L’US Army simplifie les règles d’achat pour commander plus vite et doter, d’ici fin 2026, les sections de combat de drones d’attaque à bas coût. Sur le terrain, elle multiplie les exercices : intégration interarmées, épreuves tactiques réalistes, apprentissage accéléré des gestes nouveaux. En parallèle, elle teste des défenses peu coûteuses — munitions filet, effets électromagnétiques synchronisés — pour contrer la prolifération d’engins bon marché mais meurtriers.
D’un flux de 50 000 à 1 million
Le défi, c’est la soutenabilité.
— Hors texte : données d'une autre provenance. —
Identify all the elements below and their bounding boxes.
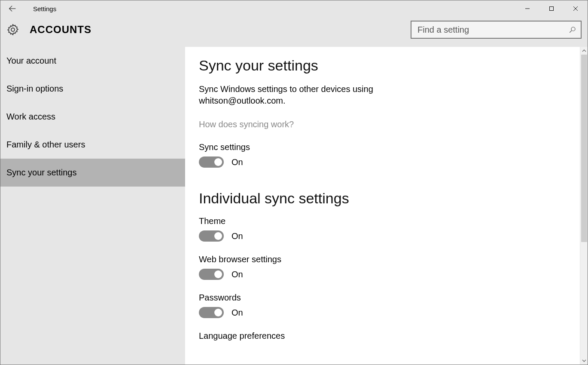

Passer d’environ 50 000 drones par an à un million implique d’ouvrir des lignes d’assemblage redondantes, d’assurer l’accès aux matériaux critiques, de certifier des sous-ensembles à cadence élevée et d’organiser le soutien d’équipements… destinés à être perdus. S’y ajoutent des arbitrages budgétaires sensibles, un Congrès prompt à défendre ses programmes hérités, et la volonté de répartir la production sur plusieurs sites plutôt que de miser sur une méga-usine unique.
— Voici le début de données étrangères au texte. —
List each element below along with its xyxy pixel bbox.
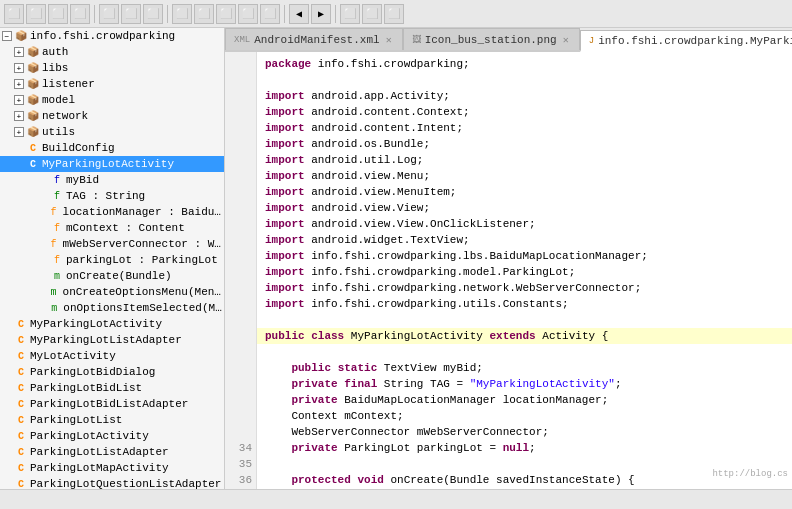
toolbar-btn-6[interactable]: ⬜ [121,4,141,24]
toolbar-btn-14[interactable]: ▶ [311,4,331,24]
expand-icon[interactable]: + [14,95,24,105]
line-number [225,424,256,440]
sidebar-item-s18[interactable]: monOptionsItemSelected(MenuItem) [0,300,224,316]
sidebar-item-s6[interactable]: +📦network [0,108,224,124]
line-number [225,168,256,184]
toolbar-btn-2[interactable]: ⬜ [26,4,46,24]
sidebar-item-s7[interactable]: +📦utils [0,124,224,140]
line-number: 36 [225,472,256,488]
line-number: 35 [225,456,256,472]
tab-close-btn[interactable]: ✕ [384,34,394,46]
item-type-icon: C [26,157,40,171]
sidebar-item-s11[interactable]: fTAG : String [0,188,224,204]
expand-icon[interactable]: + [14,127,24,137]
sidebar-item-s13[interactable]: fmContext : Content [0,220,224,236]
item-label: myBid [66,174,99,186]
expand-icon[interactable]: + [14,111,24,121]
line-number [225,376,256,392]
item-label: ParkingLotBidListAdapter [30,398,188,410]
sidebar-item-s23[interactable]: CParkingLotBidList [0,380,224,396]
img-icon: 🖼 [412,34,421,45]
item-type-icon: C [14,397,28,411]
sidebar-item-s8[interactable]: CBuildConfig [0,140,224,156]
expand-icon[interactable]: − [2,31,12,41]
item-type-icon: C [14,349,28,363]
toolbar-btn-5[interactable]: ⬜ [99,4,119,24]
code-line: import android.view.View.OnClickListener… [265,218,536,230]
sidebar-item-s17[interactable]: monCreateOptionsMenu(Menu) : hoo... [0,284,224,300]
item-label: ParkingLotQuestionListAdapter [30,478,221,489]
expand-icon[interactable]: + [14,47,24,57]
code-content[interactable]: package info.fshi.crowdparking; import a… [257,52,792,489]
toolbar-btn-11[interactable]: ⬜ [238,4,258,24]
toolbar-btn-13[interactable]: ◀ [289,4,309,24]
toolbar-btn-9[interactable]: ⬜ [194,4,214,24]
toolbar-btn-16[interactable]: ⬜ [362,4,382,24]
line-number [225,280,256,296]
sidebar-item-s28[interactable]: CParkingLotMapActivity [0,460,224,476]
tab-close-btn[interactable]: ✕ [561,34,571,46]
sidebar-item-s9[interactable]: CMyParkingLotActivity [0,156,224,172]
toolbar-btn-17[interactable]: ⬜ [384,4,404,24]
sidebar-item-s4[interactable]: +📦listener [0,76,224,92]
java-icon: J [589,36,594,46]
toolbar-sep-4 [335,5,336,23]
toolbar-btn-10[interactable]: ⬜ [216,4,236,24]
code-line: import android.view.View; [265,202,430,214]
item-type-icon: C [14,413,28,427]
toolbar-btn-8[interactable]: ⬜ [172,4,192,24]
sidebar: −📦info.fshi.crowdparking+📦auth+📦libs+📦li… [0,28,225,489]
sidebar-item-s21[interactable]: CMyLotActivity [0,348,224,364]
item-label: onOptionsItemSelected(MenuItem) [63,302,222,314]
code-line: import android.util.Log; [265,154,423,166]
sidebar-item-s16[interactable]: monCreate(Bundle) [0,268,224,284]
code-line: package info.fshi.crowdparking; [265,58,470,70]
sidebar-item-s10[interactable]: fmyBid [0,172,224,188]
item-type-icon: C [26,141,40,155]
toolbar-btn-7[interactable]: ⬜ [143,4,163,24]
tab-0[interactable]: XMLAndroidManifest.xml✕ [225,28,403,50]
toolbar-sep-1 [94,5,95,23]
sidebar-item-s20[interactable]: CMyParkingLotListAdapter [0,332,224,348]
toolbar-btn-12[interactable]: ⬜ [260,4,280,24]
item-type-icon: m [47,301,61,315]
sidebar-item-s27[interactable]: CParkingLotListAdapter [0,444,224,460]
toolbar-btn-4[interactable]: ⬜ [70,4,90,24]
toolbar-btn-1[interactable]: ⬜ [4,4,24,24]
sidebar-item-s29[interactable]: CParkingLotQuestionListAdapter [0,476,224,489]
expand-icon[interactable]: + [14,79,24,89]
sidebar-item-s1[interactable]: −📦info.fshi.crowdparking [0,28,224,44]
item-label: MyParkingLotActivity [30,318,162,330]
item-type-icon: f [50,221,64,235]
line-number [225,120,256,136]
code-line: import android.content.Context; [265,106,470,118]
sidebar-item-s22[interactable]: CParkingLotBidDialog [0,364,224,380]
sidebar-item-s15[interactable]: fparkingLot : ParkingLot [0,252,224,268]
toolbar-btn-15[interactable]: ⬜ [340,4,360,24]
sidebar-item-s26[interactable]: CParkingLotActivity [0,428,224,444]
item-label: network [42,110,88,122]
sidebar-item-s19[interactable]: CMyParkingLotActivity [0,316,224,332]
code-line: import info.fshi.crowdparking.model.Park… [265,266,575,278]
item-label: ParkingLotListAdapter [30,446,169,458]
sidebar-item-s12[interactable]: flocationManager : BaiduMapLocat... [0,204,224,220]
tab-2[interactable]: Jinfo.fshi.crowdparking.MyParkingLotActi… [580,30,792,52]
code-line: protected void onCreate(Bundle savedInst… [265,474,635,486]
item-type-icon: f [47,237,61,251]
item-label: libs [42,62,68,74]
code-line: private final String TAG = "MyParkingLot… [265,378,622,390]
line-number [225,152,256,168]
sidebar-item-s5[interactable]: +📦model [0,92,224,108]
sidebar-item-s24[interactable]: CParkingLotBidListAdapter [0,396,224,412]
sidebar-item-s25[interactable]: CParkingLotList [0,412,224,428]
toolbar-btn-3[interactable]: ⬜ [48,4,68,24]
item-type-icon: f [50,189,64,203]
sidebar-item-s14[interactable]: fmWebServerConnector : WebServer... [0,236,224,252]
tab-1[interactable]: 🖼Icon_bus_station.png✕ [403,28,580,50]
expand-icon[interactable]: + [14,63,24,73]
item-label: locationManager : BaiduMapLocat... [63,206,222,218]
toolbar-sep-2 [167,5,168,23]
sidebar-item-s3[interactable]: +📦libs [0,60,224,76]
code-line: import android.os.Bundle; [265,138,430,150]
sidebar-item-s2[interactable]: +📦auth [0,44,224,60]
Depuis l’Ukraine, le fond de l’affaire saute aux yeux : l’attrition par drones ne relève plus de l’exception, elle s’impose comme la norme. La supériorité ne se joue plus seulement dans l’aérodynamique ou les algorithmes, mais dans la vitesse d’adaptation et la profondeur de la chaîne de valeur. Si l’US Army tient la promesse du million, l’avantage ira aux armées qui marient mieux le civil et le militaire, acceptent des cycles courts et industrialisent sans sacrifier l’usage. Et la France ? Elle dispose d’atouts, mais doit accélérer : sécuriser moteurs, batteries et électronique, fluidifier les achats, ouvrir grand aux PME et aux usages duals, intensifier l’essai-erreur sur le terrain et massifier drones comme la lutte anti-drones (LAD). Le prochain rapport de force se jouera aussi là, chez nous.